Fake soulmates risk becoming cellmates under immigration blitz

These eight Indian suspects have been detained as the Police Immigration Bureau investigates a fake-marriage fraud ring. Indian men sought to register bogus marriages to secure long stays in Thailand. (Photo by Tawatchai Kemgumnerd)
These eight Indian suspects have been detained as the Police Immigration Bureau investigates a fake-marriage fraud ring. Indian men sought to register bogus marriages to secure long stays in Thailand. (Photo by Tawatchai Kemgumnerd)

A 70-year-old Thai woman who asked officials to endorse her marriage to an Indian man was not necessarily just following the path of true love, police suspect.

Especially after a check of her background found she was already married to a Thai man with whom she had children.

Their concerns escalated after further checks revealed hundreds of similar cases where Thai women had sought official registration of their nuptials with Indian men unlikely to be their soulmates.

"Many of the couples behaved suspiciously," Immigration Bureau chief Surachate "Big Joke" Hakparn said, referring to the bogus marriages to foreign men that some tourists from South Asia are using as a front to conceal their crimes.

A number of suspects have been arrested and more targets are on the police's list to investigate.

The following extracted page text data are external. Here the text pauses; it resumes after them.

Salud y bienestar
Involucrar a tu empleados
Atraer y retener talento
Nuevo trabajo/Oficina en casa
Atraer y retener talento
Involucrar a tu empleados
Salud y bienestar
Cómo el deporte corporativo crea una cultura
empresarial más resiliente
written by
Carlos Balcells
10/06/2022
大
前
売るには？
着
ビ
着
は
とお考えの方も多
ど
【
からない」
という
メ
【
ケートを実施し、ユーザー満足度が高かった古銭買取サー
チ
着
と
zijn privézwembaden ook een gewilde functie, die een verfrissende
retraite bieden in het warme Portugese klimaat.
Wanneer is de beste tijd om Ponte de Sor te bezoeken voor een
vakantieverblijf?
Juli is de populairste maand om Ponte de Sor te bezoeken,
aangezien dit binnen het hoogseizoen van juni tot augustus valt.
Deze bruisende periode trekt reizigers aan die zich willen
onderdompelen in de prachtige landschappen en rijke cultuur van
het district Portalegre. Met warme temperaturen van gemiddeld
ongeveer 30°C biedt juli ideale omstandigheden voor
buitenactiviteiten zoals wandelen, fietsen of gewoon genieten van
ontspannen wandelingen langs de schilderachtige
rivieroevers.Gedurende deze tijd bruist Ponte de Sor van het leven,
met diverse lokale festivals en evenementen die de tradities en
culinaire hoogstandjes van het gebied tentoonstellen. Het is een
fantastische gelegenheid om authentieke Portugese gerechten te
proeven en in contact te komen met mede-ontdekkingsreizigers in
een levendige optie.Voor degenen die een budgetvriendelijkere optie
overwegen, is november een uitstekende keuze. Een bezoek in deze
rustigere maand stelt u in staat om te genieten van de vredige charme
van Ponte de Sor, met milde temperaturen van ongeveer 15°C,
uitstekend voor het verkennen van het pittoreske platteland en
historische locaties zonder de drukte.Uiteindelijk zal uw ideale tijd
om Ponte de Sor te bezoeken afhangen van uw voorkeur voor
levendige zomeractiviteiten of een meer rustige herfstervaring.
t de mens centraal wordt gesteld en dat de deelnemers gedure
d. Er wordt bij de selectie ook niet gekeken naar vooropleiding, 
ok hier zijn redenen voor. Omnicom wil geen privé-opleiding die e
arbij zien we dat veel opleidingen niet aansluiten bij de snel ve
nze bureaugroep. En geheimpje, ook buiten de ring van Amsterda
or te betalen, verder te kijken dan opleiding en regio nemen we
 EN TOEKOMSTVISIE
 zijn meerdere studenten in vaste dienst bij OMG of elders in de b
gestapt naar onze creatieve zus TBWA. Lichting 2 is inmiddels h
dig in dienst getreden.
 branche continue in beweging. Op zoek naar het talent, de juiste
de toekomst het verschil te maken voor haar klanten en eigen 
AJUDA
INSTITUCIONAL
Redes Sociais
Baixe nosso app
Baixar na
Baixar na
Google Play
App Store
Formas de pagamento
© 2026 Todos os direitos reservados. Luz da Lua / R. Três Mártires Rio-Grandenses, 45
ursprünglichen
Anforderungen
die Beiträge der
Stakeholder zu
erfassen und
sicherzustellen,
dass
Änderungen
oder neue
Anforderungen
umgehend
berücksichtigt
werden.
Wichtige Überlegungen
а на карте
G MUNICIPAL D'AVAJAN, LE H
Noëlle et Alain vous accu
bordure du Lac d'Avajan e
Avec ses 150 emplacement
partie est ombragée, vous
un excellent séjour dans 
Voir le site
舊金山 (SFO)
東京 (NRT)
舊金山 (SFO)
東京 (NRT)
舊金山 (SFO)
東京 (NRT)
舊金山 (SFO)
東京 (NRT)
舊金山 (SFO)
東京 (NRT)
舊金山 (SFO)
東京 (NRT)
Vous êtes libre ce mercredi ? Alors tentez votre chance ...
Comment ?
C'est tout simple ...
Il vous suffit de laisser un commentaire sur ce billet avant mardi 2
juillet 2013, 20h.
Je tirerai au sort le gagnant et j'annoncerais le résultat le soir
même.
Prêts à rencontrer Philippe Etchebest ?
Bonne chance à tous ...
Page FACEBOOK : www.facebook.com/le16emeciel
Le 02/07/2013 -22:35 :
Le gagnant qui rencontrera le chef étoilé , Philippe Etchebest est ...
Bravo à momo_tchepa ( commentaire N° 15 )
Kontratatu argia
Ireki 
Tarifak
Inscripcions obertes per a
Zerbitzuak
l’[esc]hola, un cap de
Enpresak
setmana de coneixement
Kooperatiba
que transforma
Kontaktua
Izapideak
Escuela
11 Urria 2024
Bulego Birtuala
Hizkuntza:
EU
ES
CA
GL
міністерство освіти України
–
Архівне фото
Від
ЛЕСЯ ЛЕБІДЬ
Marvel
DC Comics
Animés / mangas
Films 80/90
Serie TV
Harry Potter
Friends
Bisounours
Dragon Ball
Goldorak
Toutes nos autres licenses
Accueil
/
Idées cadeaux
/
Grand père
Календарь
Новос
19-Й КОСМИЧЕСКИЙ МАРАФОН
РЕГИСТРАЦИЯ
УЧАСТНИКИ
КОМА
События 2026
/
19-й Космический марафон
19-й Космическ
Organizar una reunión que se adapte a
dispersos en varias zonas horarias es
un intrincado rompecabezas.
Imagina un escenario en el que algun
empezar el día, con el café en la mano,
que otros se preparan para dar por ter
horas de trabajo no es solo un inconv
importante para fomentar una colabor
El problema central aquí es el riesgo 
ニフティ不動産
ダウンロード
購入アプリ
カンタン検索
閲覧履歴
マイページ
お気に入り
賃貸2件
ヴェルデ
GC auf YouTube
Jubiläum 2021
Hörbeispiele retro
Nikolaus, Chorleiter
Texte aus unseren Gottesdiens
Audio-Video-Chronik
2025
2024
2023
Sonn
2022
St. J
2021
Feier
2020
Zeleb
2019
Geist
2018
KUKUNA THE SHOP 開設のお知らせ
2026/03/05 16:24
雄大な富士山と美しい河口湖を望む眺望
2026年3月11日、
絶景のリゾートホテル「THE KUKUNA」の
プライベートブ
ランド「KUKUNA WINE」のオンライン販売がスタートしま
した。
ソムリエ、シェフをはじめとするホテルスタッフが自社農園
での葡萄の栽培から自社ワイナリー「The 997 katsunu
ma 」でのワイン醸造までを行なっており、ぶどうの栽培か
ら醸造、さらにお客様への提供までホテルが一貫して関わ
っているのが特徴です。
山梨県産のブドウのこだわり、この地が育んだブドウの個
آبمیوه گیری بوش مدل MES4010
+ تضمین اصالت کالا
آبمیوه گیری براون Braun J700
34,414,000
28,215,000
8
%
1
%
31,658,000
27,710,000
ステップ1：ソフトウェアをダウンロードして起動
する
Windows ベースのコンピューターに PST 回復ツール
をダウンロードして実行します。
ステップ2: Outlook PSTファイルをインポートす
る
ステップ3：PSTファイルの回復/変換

Officers are stepping up efforts to put an end to a scam Pol Lt Gen Surachate describes as a threat to national security.

Crackdown on fake couples

The Thai septuagenarian and her Indian partner are not the first couple to try to fool the authorities of their undying love.

Back in 2002, a report of seven bogus marriages in Bangkok garnered media attention and alerted police to a new immigration ruse.

Indian nationals were often said to be keen to stay in Thailand beyond the remit of their tourist visas, and marriage can be used as a means to facilitate this.

Police believe some visitors from India are seeking to take advantage of this and "they may commit crimes if we let them walk free," Pol Lt Gen Surachate said.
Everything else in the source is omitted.